I get them at the auction: Foods - for aquatic livestock


----------



## Ursus sapien (Apr 21, 2010)

b u m p - about a dozen left


----------



## zooolara (May 22, 2010)

I'll take some.


----------



## Ursus sapien (Apr 21, 2010)

^^sent you a pm


----------



## fishinmind (Sep 10, 2010)

What about me? Am I good for 6 ? Fishman21 will pickup next trip to the Island.


----------



## Ursus sapien (Apr 21, 2010)

I have yours stashed away safely


----------



## Ursus sapien (Apr 21, 2010)

and gone. there's a bunch that just hatched and will be ready to move in about a month.
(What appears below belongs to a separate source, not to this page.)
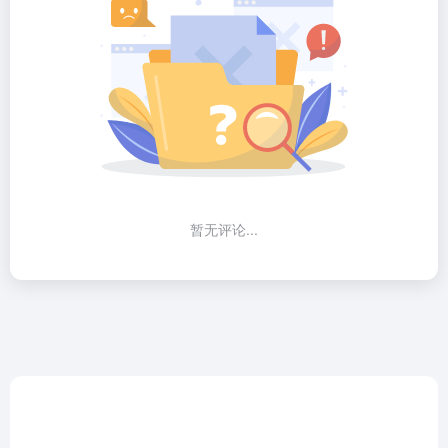
暂无评论...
mods - no 'close' option showing for this thread. please close


----------



## bcman (Mar 15, 2011)

still available ? thks


----------



## Ursus sapien (Apr 21, 2010)

and a new group ready to go - about 3 cm now.


----------



## Ursus sapien (Apr 21, 2010)

this weeks bump


----------



## Ursus sapien (Apr 21, 2010)

there's a nice group ranging from 3 to 4 cm. robust, healthy and raring to go!


----------



## Sliver (Apr 19, 2011)

can you hold 6 for me til my next visit?


----------



## Ursus sapien (Apr 21, 2010)

With pleasure (you're coming in before Labour Day, right? 

That leaves 5 or 6, ranging in size from 2.5cm to 4cm.


----------



## Sliver (Apr 19, 2011)

LMAO!!! indeed, i think i'll be making a trip in that way in the next few weeks....lol


----------



## Ursus sapien (Apr 21, 2010)

One group is in a heated tank, the other in a room temperature (unheated) aquarium. Do you have a preference?


----------



## Sliver (Apr 19, 2011)

well all my tanks are heated so it would probably be less stress to get the ones that are used to that i guess. i didn't even know you could keep corys without a heater.


----------



## Ursus sapien (Apr 21, 2010)

Ok, I'll set aside the group that are in with the bristlenose fry They're a tad smaller than the cool water group (in with some unpaired killie females) but not by much.

Bronze corydoras do fine at average room temp, and peppered (C. paleatus) corydoras actually prefer cooler water. My peppereds only breed when the base temp in their tank is 22C or less.


----------



## Ursus sapien (Apr 21, 2010)

gone pending pu


----------